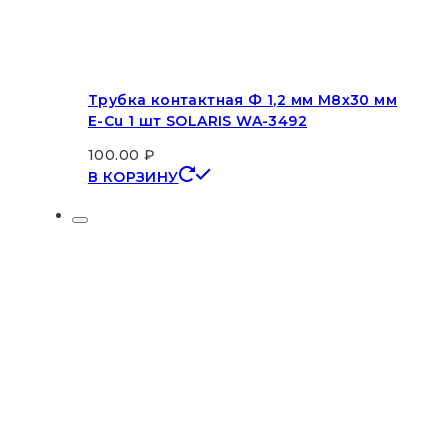
Трубка контактная Ф 1,2 мм M8х30 мм
E-Cu 1 шт SOLARIS WA-3492
100.00
₽
В КОРЗИНУ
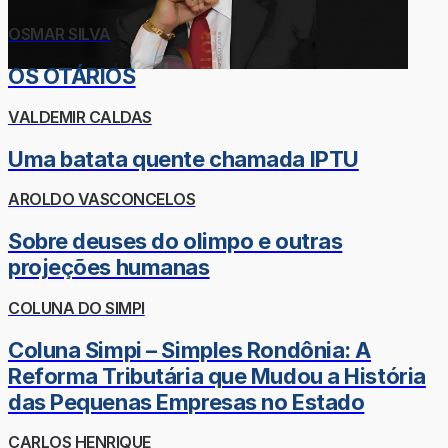
OSMAR SILVA
OS OTÁRIOS
VALDEMIR CALDAS
Uma batata quente chamada IPTU
AROLDO VASCONCELOS
Sobre deuses do olimpo e outras
projeções humanas
COLUNA DO SIMPI
Coluna Simpi – Simples Rondônia: A
Reforma Tributária que Mudou a História
das Pequenas Empresas no Estado
CARLOS HENRIQUE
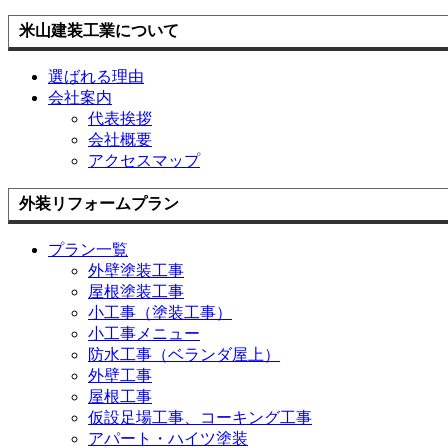
米山建装工業について
選ばれる理由
会社案内
代表挨拶
会社概要
アクセスマップ
外装リフォームプラン
プラン一覧
外壁塗装工事
屋根塗装工事
小工事（塗装工事）
小工事メニュー
防水工事（ベランダ屋上）
外壁工事
屋根工事
仮設足場工事、コーキング工事
アパート・ハイツ塗装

--- --- ---

ACTIVITY —
Each line above should be returned exactly as written, apart from any pictures.

TASK RESULT —
Трубка контактная Ф 1,2 мм M8х30 мм
E-Cu 1 шт SOLARIS WA-3492
100.00
₽
В КОРЗИНУ
OSMAR SILVA
OS OTÁRIOS
VALDEMIR CALDAS
Uma batata quente chamada IPTU
AROLDO VASCONCELOS
Sobre deuses do olimpo e outras
projeções humanas
COLUNA DO SIMPI
Coluna Simpi – Simples Rondônia: A
Reforma Tributária que Mudou a História
das Pequenas Empresas no Estado
CARLOS HENRIQUE
米山建装工業について
選ばれる理由
会社案内
代表挨拶
会社概要
アクセスマップ
外装リフォームプラン
プラン一覧
外壁塗装工事
屋根塗装工事
小工事（塗装工事）
小工事メニュー
防水工事（ベランダ屋上）
外壁工事
屋根工事
仮設足場工事、コーキング工事
アパート・ハイツ塗装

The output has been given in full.